▶ _What you will do_:
Apart from the images, output the data below exactly.

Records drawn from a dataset
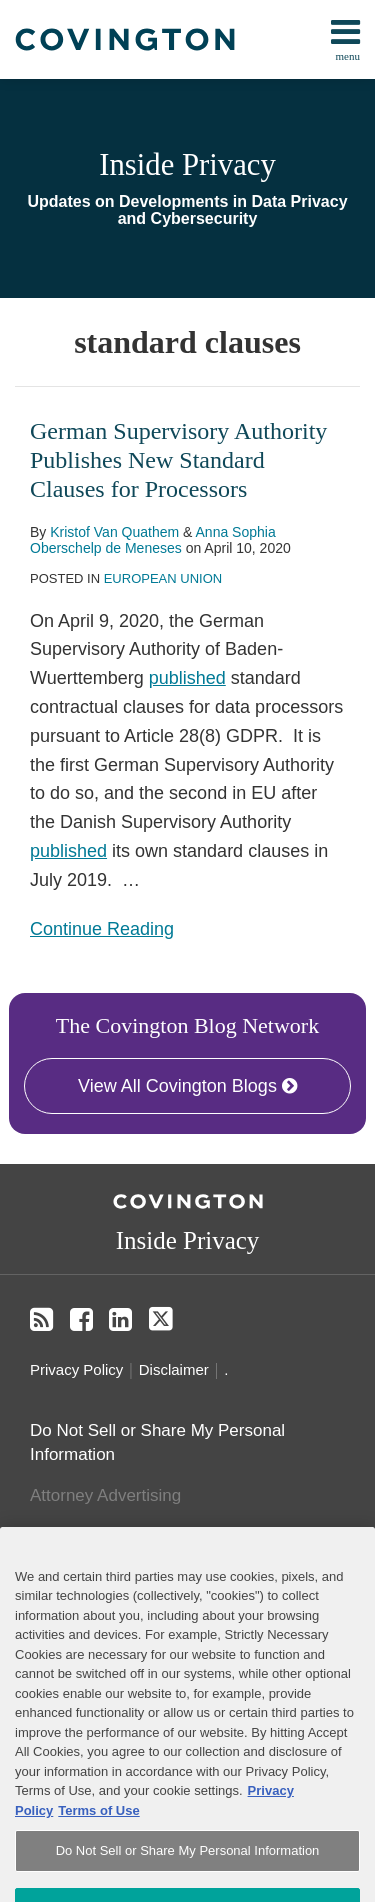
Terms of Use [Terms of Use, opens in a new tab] (98, 1841)
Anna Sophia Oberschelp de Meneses (153, 540)
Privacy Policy (76, 1369)
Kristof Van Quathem (114, 532)
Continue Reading (102, 927)
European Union (163, 578)
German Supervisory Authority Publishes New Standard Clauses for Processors (178, 460)
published (187, 678)
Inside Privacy (187, 165)
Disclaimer (174, 1369)
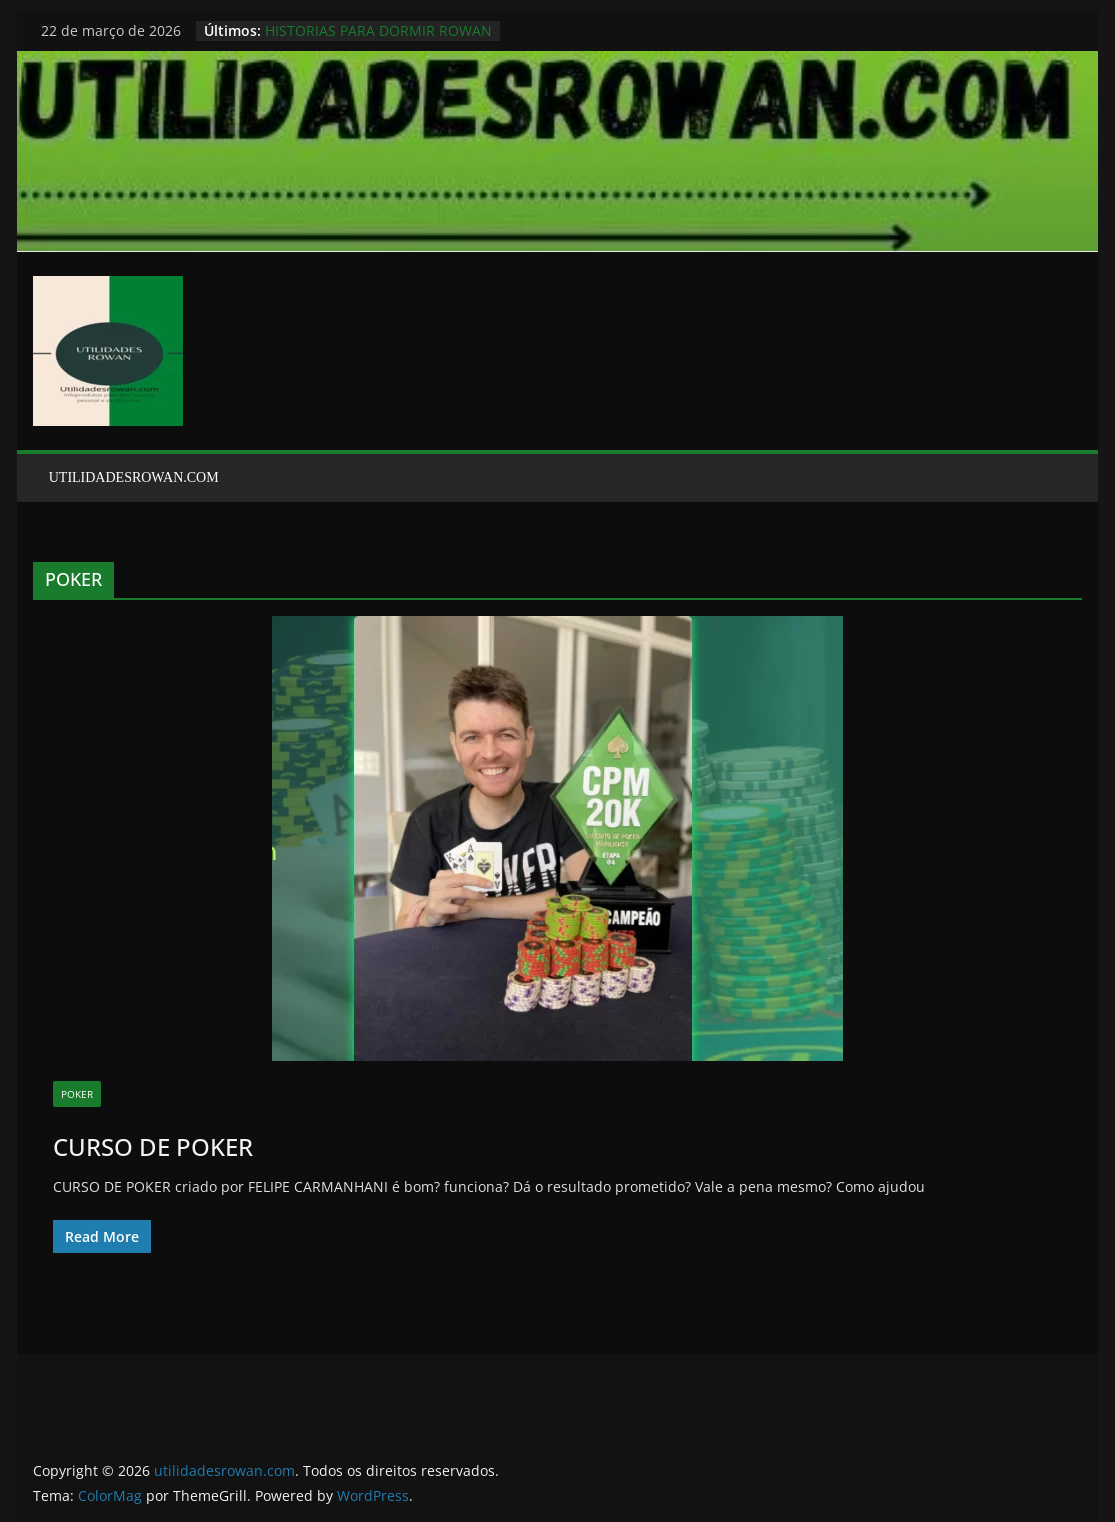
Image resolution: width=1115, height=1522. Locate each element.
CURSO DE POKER (153, 1146)
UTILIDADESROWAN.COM (134, 477)
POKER (77, 1094)
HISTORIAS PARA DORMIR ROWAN (378, 30)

▶ _Result for this exercise_:
Terms of Use [Terms of Use, opens in a new tab] (98, 1841)
Anna Sophia Oberschelp de Meneses (153, 540)
Privacy Policy (76, 1369)
Kristof Van Quathem (114, 532)
Continue Reading (102, 927)
European Union (163, 578)
German Supervisory Authority Publishes New Standard Clauses for Processors (178, 460)
published (187, 678)
Inside Privacy (187, 165)
Disclaimer (174, 1369)
Image resolution: width=1115, height=1522. Locate each element.
CURSO DE POKER (153, 1146)
UTILIDADESROWAN.COM (134, 477)
POKER (77, 1094)
HISTORIAS PARA DORMIR ROWAN (378, 30)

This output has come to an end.